--- Exercise material ---
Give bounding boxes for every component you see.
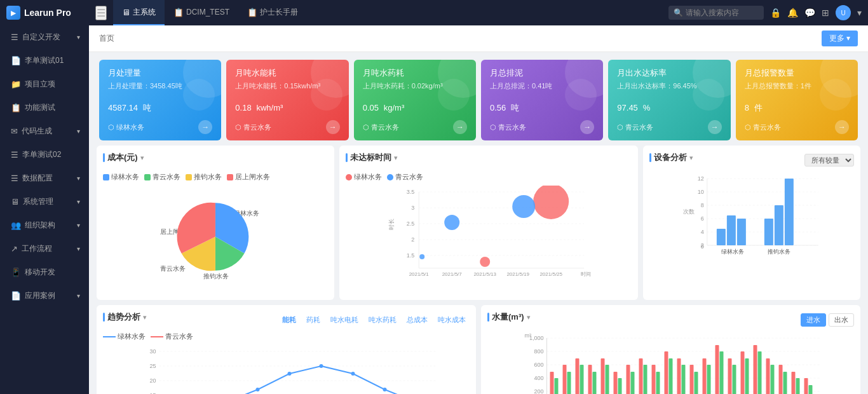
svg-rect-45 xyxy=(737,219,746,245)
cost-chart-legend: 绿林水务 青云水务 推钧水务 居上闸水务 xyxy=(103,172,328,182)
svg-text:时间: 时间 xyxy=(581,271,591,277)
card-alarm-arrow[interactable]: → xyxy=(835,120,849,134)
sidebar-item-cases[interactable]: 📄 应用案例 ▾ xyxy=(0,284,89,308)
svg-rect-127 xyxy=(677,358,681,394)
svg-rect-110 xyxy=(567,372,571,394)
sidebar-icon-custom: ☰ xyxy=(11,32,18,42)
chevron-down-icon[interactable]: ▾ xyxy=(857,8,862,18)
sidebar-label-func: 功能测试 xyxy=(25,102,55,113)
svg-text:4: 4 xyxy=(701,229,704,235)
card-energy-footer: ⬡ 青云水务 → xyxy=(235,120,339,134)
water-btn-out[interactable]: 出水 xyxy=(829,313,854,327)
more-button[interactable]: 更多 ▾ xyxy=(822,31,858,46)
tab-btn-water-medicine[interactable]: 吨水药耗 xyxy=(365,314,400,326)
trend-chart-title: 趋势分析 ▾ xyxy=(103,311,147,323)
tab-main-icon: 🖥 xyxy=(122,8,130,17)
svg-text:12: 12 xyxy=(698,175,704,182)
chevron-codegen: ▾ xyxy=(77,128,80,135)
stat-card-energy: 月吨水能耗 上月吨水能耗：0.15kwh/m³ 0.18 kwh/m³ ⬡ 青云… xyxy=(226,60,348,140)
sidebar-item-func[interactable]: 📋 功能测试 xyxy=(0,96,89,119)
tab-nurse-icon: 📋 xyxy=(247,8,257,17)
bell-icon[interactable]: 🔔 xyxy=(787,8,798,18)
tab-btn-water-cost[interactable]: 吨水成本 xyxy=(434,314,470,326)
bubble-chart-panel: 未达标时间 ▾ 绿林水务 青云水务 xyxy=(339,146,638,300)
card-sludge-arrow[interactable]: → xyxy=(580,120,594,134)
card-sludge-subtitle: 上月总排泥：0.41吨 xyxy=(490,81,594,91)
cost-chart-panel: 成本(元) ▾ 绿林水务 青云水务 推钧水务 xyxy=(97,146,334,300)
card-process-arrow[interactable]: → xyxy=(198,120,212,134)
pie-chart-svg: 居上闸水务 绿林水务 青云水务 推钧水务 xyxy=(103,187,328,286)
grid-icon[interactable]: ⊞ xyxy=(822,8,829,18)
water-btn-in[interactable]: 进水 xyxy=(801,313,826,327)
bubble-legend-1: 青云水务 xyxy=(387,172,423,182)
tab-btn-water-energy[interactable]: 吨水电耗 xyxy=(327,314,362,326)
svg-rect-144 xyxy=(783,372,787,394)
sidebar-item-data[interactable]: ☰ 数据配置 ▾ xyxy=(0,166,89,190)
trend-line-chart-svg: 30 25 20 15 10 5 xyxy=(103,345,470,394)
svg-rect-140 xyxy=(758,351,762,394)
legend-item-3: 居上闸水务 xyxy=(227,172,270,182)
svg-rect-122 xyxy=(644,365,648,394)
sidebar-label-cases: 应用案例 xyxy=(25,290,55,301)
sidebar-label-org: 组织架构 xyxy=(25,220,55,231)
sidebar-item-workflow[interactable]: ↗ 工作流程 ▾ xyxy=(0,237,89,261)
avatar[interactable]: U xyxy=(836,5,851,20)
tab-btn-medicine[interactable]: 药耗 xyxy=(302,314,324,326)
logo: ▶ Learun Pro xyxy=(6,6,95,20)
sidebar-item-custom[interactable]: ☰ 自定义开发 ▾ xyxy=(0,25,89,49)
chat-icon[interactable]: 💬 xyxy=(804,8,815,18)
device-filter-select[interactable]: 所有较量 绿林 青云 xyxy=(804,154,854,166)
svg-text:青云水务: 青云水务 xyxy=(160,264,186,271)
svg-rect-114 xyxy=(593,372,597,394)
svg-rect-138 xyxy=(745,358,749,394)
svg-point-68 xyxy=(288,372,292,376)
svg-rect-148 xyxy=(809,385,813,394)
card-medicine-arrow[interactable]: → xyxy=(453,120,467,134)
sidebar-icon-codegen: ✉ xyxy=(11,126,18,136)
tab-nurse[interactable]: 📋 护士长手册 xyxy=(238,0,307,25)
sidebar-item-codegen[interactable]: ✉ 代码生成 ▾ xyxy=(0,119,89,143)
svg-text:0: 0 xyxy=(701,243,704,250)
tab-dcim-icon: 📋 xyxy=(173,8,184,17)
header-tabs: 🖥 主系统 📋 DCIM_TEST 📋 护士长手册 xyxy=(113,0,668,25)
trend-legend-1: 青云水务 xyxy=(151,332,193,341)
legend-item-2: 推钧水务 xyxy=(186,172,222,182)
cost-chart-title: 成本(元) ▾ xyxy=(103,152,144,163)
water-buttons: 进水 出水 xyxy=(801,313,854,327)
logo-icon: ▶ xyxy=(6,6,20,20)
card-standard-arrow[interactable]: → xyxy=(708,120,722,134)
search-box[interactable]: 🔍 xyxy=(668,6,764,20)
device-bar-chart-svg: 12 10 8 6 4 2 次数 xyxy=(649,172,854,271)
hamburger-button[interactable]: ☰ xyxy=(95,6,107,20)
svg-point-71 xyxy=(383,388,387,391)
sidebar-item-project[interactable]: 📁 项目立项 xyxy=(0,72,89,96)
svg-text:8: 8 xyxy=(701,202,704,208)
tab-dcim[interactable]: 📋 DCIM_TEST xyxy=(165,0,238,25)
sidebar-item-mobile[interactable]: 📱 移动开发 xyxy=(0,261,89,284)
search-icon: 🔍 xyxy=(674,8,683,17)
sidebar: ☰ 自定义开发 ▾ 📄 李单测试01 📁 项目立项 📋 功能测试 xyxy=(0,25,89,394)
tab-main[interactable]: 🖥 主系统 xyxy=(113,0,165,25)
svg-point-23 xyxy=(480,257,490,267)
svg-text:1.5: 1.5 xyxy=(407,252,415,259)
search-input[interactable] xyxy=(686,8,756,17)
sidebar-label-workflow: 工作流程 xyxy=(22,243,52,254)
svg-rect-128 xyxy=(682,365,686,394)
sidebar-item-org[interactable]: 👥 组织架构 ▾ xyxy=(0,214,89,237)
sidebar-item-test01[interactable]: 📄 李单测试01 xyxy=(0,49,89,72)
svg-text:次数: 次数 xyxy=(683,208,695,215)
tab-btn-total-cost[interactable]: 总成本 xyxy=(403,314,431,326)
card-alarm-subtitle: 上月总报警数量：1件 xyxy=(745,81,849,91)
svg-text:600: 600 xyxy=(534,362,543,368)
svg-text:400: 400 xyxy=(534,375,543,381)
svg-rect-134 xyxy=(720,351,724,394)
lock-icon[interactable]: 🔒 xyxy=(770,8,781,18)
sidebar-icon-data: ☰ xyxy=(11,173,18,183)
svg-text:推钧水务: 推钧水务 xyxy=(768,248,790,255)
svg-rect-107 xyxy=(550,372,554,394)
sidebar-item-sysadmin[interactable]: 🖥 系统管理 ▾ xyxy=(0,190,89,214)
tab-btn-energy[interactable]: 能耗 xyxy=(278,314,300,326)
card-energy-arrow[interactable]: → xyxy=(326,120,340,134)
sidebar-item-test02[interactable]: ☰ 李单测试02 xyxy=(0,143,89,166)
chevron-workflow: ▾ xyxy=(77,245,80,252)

--

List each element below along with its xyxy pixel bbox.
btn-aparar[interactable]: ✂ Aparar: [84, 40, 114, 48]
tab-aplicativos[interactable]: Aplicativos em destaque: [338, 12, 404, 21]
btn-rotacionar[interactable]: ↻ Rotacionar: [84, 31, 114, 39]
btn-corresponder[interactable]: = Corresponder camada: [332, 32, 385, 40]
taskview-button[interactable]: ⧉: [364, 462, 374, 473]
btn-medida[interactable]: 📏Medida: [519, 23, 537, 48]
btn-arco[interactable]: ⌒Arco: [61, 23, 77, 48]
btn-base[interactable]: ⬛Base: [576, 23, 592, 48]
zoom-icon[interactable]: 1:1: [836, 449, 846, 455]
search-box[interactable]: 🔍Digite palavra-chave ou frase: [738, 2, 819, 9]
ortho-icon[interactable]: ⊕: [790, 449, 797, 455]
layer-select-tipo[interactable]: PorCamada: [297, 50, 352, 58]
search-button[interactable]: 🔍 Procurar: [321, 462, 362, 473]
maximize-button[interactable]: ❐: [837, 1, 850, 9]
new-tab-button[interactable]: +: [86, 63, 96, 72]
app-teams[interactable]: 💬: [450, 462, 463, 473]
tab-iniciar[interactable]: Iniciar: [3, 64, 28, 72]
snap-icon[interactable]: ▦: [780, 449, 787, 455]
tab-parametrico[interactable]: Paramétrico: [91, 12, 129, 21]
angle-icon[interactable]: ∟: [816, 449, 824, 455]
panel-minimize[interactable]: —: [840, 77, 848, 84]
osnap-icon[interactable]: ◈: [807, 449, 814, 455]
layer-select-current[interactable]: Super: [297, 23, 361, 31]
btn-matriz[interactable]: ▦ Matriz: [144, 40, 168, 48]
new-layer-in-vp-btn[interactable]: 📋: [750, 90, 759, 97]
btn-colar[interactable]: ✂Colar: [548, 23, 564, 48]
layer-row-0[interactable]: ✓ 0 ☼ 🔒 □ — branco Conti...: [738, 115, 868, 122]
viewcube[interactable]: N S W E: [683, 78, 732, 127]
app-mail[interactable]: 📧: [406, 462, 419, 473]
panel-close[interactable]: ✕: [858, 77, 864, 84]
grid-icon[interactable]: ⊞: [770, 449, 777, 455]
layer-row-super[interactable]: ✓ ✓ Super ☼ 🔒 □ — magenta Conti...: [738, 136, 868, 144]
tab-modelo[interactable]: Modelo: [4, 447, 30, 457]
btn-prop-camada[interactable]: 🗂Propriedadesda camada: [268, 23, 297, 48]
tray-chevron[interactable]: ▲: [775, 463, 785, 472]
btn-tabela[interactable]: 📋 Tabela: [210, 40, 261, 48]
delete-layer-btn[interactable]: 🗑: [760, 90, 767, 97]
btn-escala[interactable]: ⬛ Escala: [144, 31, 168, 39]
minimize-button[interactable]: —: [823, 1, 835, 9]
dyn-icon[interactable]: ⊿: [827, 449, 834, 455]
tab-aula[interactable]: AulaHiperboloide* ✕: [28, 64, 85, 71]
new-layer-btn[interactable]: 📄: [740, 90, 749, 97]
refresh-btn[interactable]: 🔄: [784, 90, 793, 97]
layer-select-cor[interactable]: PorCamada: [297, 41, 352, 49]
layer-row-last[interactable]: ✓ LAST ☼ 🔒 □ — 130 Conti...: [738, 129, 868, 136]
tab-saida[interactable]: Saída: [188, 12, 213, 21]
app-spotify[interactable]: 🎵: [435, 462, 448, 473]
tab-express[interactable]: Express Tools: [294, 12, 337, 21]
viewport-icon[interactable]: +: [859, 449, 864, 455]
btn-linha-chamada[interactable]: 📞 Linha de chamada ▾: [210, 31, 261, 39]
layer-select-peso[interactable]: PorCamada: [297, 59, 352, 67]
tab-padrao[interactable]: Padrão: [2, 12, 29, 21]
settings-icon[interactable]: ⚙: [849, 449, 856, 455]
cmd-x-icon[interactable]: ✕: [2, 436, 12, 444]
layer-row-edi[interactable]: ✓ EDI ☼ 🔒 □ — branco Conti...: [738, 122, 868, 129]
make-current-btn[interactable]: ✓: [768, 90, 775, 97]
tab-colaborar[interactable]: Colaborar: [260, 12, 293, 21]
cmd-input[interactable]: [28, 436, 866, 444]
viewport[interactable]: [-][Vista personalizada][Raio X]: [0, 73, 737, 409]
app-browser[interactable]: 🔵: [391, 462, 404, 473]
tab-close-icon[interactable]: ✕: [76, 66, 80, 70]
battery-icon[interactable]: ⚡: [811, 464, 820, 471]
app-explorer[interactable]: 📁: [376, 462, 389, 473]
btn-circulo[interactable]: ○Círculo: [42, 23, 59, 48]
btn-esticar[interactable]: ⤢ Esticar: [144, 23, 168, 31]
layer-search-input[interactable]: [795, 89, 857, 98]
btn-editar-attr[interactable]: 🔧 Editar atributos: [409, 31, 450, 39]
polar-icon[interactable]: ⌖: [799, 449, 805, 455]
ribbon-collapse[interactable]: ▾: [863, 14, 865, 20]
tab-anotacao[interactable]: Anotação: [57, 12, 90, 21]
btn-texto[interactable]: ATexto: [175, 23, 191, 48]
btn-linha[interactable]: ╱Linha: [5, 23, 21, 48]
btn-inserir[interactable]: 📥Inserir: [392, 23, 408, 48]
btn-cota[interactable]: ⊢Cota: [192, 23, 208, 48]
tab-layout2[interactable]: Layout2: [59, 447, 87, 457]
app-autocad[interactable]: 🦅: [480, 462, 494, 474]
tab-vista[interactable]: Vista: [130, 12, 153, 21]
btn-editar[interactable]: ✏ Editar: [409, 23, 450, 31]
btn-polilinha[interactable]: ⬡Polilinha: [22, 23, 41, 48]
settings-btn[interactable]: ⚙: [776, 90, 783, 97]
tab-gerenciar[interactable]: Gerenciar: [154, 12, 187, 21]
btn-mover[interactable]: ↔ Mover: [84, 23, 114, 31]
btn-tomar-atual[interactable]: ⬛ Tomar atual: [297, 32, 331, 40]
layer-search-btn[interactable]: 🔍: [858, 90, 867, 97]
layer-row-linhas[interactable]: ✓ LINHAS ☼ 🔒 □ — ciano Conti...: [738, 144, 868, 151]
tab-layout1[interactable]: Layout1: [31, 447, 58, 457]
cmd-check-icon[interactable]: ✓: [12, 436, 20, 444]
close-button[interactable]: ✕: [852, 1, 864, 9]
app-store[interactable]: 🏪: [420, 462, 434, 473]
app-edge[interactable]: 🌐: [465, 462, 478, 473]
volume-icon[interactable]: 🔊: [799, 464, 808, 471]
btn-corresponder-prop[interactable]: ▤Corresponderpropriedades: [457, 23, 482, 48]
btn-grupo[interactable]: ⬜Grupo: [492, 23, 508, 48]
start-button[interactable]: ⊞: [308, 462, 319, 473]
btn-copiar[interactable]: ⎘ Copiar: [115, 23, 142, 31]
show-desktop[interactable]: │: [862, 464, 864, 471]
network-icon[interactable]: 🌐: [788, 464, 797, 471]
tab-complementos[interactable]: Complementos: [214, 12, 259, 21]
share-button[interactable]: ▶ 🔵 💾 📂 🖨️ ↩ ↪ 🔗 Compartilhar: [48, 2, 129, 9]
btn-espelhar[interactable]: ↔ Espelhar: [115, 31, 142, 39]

...

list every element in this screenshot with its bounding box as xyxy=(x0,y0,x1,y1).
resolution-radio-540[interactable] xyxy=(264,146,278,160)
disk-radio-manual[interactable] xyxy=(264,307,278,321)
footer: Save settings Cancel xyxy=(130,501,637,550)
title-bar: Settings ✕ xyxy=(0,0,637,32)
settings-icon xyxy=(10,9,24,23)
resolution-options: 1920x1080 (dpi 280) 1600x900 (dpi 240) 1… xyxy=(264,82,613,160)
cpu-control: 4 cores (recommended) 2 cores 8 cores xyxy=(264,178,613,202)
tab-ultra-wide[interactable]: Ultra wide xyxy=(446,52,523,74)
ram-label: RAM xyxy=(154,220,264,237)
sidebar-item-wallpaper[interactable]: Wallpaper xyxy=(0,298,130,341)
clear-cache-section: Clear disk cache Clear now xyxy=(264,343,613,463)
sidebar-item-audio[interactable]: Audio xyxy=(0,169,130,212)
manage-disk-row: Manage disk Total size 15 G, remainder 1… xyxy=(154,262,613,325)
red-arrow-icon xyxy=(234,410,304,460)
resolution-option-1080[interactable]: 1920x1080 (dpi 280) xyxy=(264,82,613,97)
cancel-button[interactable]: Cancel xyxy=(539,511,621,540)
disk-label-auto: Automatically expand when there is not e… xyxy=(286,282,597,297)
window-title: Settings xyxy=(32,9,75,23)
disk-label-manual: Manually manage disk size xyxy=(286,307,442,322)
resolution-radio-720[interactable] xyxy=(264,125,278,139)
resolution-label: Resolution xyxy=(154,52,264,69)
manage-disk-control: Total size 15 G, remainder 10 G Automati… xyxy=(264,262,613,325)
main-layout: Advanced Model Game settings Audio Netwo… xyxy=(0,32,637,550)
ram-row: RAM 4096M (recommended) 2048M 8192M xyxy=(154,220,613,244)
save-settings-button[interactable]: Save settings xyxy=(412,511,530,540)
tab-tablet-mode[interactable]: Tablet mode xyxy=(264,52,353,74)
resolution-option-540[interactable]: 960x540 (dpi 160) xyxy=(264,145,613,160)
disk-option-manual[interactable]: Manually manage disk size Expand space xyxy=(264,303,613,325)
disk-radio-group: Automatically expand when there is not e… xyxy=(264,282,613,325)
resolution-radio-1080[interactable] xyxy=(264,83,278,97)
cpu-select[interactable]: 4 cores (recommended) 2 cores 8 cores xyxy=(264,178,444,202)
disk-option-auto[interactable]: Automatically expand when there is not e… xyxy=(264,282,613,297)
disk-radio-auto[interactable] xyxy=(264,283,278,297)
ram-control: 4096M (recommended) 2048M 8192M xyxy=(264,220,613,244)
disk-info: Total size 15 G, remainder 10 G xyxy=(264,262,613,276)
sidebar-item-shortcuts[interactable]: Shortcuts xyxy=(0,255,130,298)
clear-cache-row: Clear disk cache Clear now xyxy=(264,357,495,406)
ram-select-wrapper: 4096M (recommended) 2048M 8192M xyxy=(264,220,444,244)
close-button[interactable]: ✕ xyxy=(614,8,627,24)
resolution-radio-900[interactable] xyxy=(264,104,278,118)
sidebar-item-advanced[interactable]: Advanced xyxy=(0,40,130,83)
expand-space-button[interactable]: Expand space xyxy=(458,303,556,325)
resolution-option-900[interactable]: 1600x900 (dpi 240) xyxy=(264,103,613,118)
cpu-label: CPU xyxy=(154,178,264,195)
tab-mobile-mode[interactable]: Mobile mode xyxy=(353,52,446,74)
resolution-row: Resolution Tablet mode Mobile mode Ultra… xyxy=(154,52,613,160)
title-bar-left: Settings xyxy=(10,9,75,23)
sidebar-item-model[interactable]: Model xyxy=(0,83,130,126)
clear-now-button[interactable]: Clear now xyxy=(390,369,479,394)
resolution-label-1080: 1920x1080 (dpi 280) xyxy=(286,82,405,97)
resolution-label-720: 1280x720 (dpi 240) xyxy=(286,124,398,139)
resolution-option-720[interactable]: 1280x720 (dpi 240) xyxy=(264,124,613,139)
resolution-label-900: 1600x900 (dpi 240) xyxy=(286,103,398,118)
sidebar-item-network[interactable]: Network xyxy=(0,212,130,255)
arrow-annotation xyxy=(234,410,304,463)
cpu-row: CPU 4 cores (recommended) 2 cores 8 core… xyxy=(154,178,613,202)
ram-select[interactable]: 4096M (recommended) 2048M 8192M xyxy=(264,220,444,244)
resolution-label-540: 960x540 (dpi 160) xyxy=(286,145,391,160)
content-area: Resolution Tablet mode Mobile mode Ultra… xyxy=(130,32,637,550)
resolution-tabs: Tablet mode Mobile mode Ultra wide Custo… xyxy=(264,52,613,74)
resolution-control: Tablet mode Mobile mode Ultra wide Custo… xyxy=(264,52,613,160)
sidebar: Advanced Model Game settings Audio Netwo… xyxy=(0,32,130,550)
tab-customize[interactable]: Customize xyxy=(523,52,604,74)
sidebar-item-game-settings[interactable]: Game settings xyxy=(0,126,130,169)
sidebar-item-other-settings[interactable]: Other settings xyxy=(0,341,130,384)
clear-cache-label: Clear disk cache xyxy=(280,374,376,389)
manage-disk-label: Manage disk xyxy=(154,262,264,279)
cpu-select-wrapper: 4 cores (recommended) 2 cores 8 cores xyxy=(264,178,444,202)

--- What to work on ---
A copy of each line above that holds the word "arrow" is the expected answer.

--- Output of the task ---
card-alarm-arrow[interactable]: → xyxy=(835,120,849,134)
card-sludge-arrow[interactable]: → xyxy=(580,120,594,134)
card-process-arrow[interactable]: → xyxy=(198,120,212,134)
card-medicine-arrow[interactable]: → xyxy=(453,120,467,134)
card-standard-arrow[interactable]: → xyxy=(708,120,722,134)
card-energy-arrow[interactable]: → xyxy=(326,120,340,134)
red-arrow-icon xyxy=(234,410,304,460)
arrow-annotation xyxy=(234,410,304,463)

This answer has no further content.